# Macros from a New Newbie



## Tony. (Sep 26, 2009)

Hey everyone, first time posting here at photoforum.  C&C welcomed!

1. 
	

	
	
		
		

		
			





2. 
	

	
	
		
		

		
		
	


	




3. 
	

	
	
		
		

		
		
	


	




4. 
	

	
	
		
		

		
		
	


	




Macro work on salt/sugar/chili powder grains.

Pictures are small to compensate for the lack of sharpness (with the crazy shallow DOF, a change in a millimeter blurs everything).

Setup used:


----------



## niforpix (Sep 27, 2009)

They're not very sharp...


----------



## Dwig (Sep 27, 2009)

Tony. said:


> Hey everyone, first time posting here at photoforum.  C&C welcomed! ...



Nice to see some real photomacrography.



> Pictures are small to compensate for the lack of sharpness (with the crazy shallow DOF, a change in a millimeter blurs everything).



Nice setup with one exception. You need a moving stage for the subject. Its much easier to move the subject for focusing than the whole camera rig. You need an expensively made smooth stable mechanism that's designed to move small amounts with no lateral displacement. I use either of these two "expensive" devices:









The modified TLR was a thrift shop find, dead shutter, but a fully functional one could be used. Removing the back allowed it to sit flat. The second is just another lens. In both cases I use the focusing mechanism to move the stage up and down. The lens was "free" as it was already in the camera bag and the TLR was about $5.

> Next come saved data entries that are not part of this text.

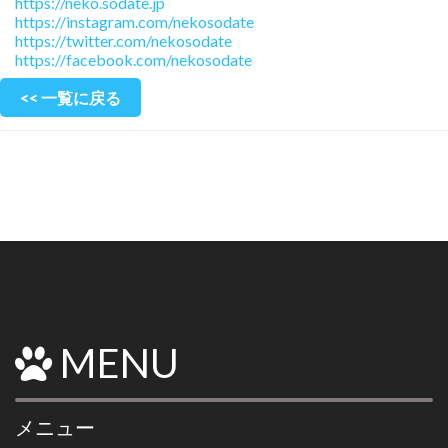
https://neko.sodate.jp
https://instagram.com/nekosodate
https://twitter.com/nekosodate
https://facebook.com/nekosodate
<< 一覧に戻る
MENU
メニュー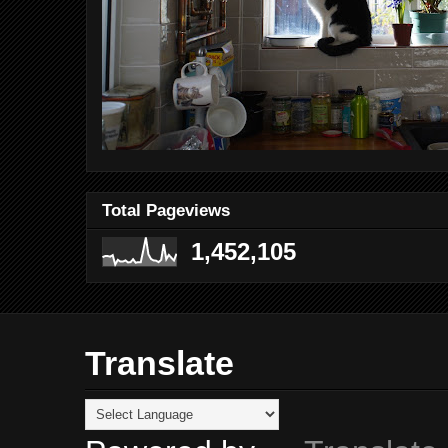
Total Pageviews
1,452,105
Translate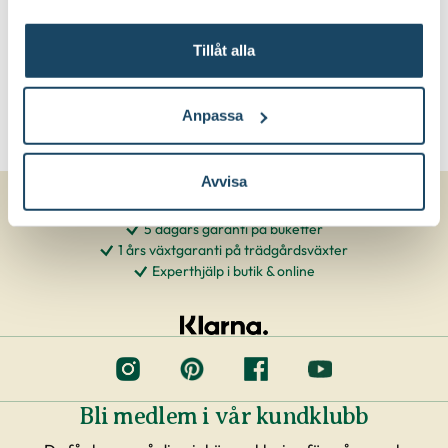
Tillåt alla
Anpassa
Avvisa
5 dagars garanti på buketter
1 års växtgaranti på trädgårdsväxter
Experthjälp i butik & online
Bli medlem i vår kundklubb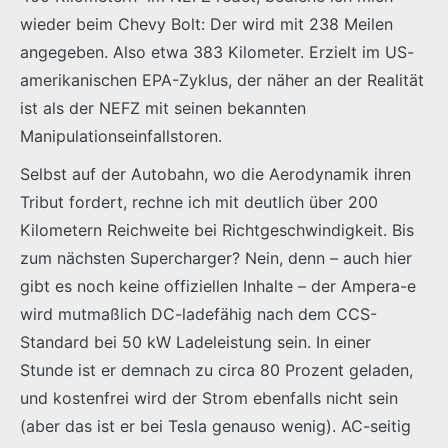
wieder beim Chevy Bolt: Der wird mit 238 Meilen
angegeben. Also etwa 383 Kilometer. Erzielt im US-
amerikanischen EPA-Zyklus, der näher an der Realität
ist als der NEFZ mit seinen bekannten
Manipulationseinfallstoren.
Selbst auf der Autobahn, wo die Aerodynamik ihren
Tribut fordert, rechne ich mit deutlich über 200
Kilometern Reichweite bei Richtgeschwindigkeit. Bis
zum nächsten Supercharger? Nein, denn – auch hier
gibt es noch keine offiziellen Inhalte – der Ampera-e
wird mutmaßlich DC-ladefähig nach dem CCS-
Standard bei 50 kW Ladeleistung sein. In einer
Stunde ist er demnach zu circa 80 Prozent geladen,
und kostenfrei wird der Strom ebenfalls nicht sein
(aber das ist er bei Tesla genauso wenig). AC-seitig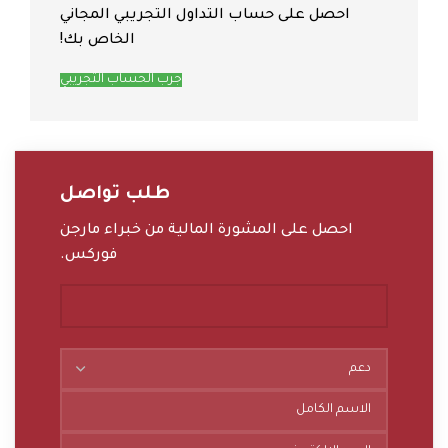
احصل على حساب التداول التجريبي المجاني
الخاص بك!
جرب الحساب التجريبي
طلب تواصل
احصل على المشورة المالية من خبراء مارجن
فوركس.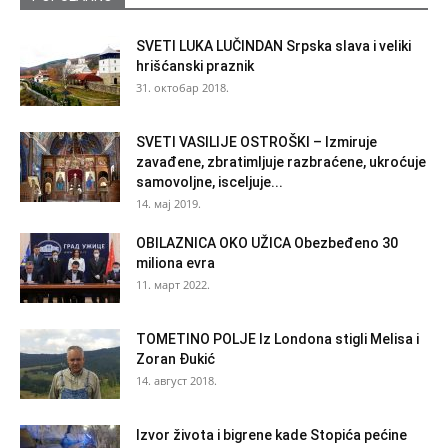
SVETI LUKA LUČINDAN Srpska slava i veliki
hrišćanski praznik
31. октобар 2018.
SVETI VASILIJE OSTROŠKI – Izmiruje
zavađene, zbratimljuje razbraćene, ukroćuje
samovoljne, isceljuje...
14. мај 2019.
OBILAZNICA OKO UŽICA Obezbeđeno 30
miliona evra
11. март 2022.
TOMETINO POLJE Iz Londona stigli Melisa i
Zoran Đukić
14. август 2018.
Izvor života i bigrene kade Stopića pećine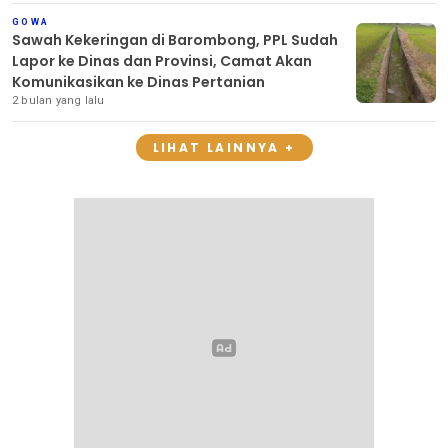
GOWA
Sawah Kekeringan di Barombong, PPL Sudah
Lapor ke Dinas dan Provinsi, Camat Akan
Komunikasikan ke Dinas Pertanian
2 bulan yang lalu
LIHAT LAINNYA +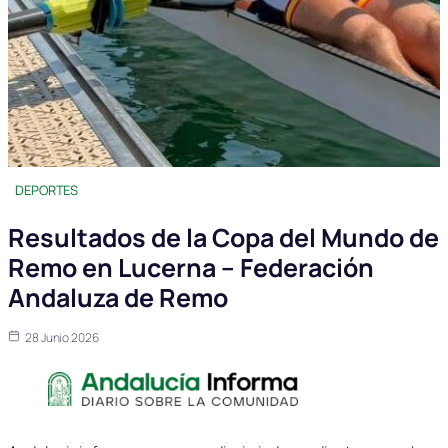
DEPORTES
Resultados de la Copa del Mundo de
Remo en Lucerna – Federación
Andaluza de Remo
28 Junio 2026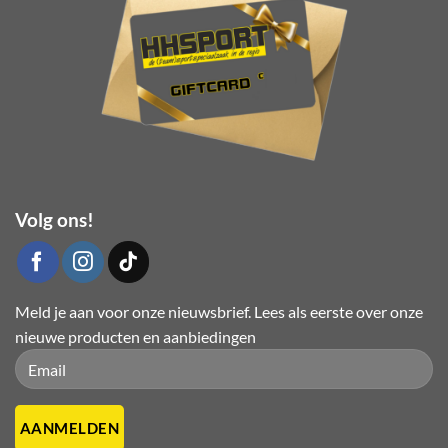
op
de
productpagina
Volg ons!
Meld je aan voor onze nieuwsbrief. Lees als eerste over onze
nieuwe producten en aanbiedingen
Please leave this field empty.
Please leave this field empty.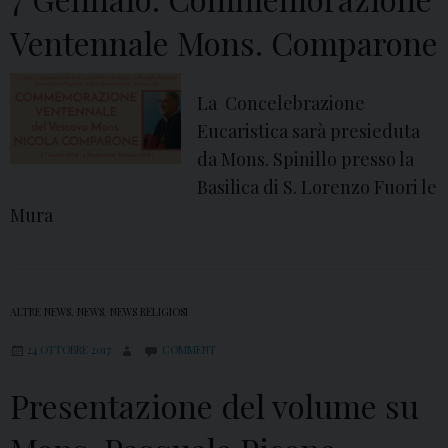
a
Ventennale Mons. Comparone
La Concelebrazione
Eucaristica sarà presieduta
da Mons. Spinillo presso la
Basilica di S. Lorenzo Fuori le
Mura
ALTRE NEWS
,
NEWS
,
NEWS RELIGIOSI
24 OTTOBRE 2017
COMMENT
Presentazione del volume su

BTW, the illustrated rig has an old circa mid-1970's Olympus Zuiko Macro 35mm f/3.5 (microscope objective thread mount) with an adapter for Leica thread mount attached to a set of Leica extension tubes then a Nikon EL-F adapter so it attaches to a Nikon body.


----------



## Big (Sep 27, 2009)

Now that's macro! It's a good thing you said what they were cause I'd have no idea!


----------



## Battou (Sep 27, 2009)

Wile Dwig's suggestions are very sound there is two things lacking. These could account for the unsharpness, I can see a disteinct lack of stability in your setup. Your rig is very front heavy, even when pointed down the way you have it there will be some vibration. You would benifit considerably by finding a means of centering the weight of the camera, lens and extention tube. One way I can think of to do this would be to find tripod ring that would fit your extention tube. Granted these are ment for telephoto lenses but the same principal would apply, that being centerweight balance.


I do mine considerably differently, I use a bellows enabiling me to move the entire rig with ease. It uses a focusing rail that I can either centerweight on the tripod 






or I can use the pin in the focusing rail to stabilize the unit. (not the greatest snap of it but...)







What I'm getting at is stability, Stability is key in macro work, it's more important in macro than it is in telephoto photography.


One way you can reduce vibration is use the mirror lock and shutter release delay, I use both regardless of how stable I have my rig set up.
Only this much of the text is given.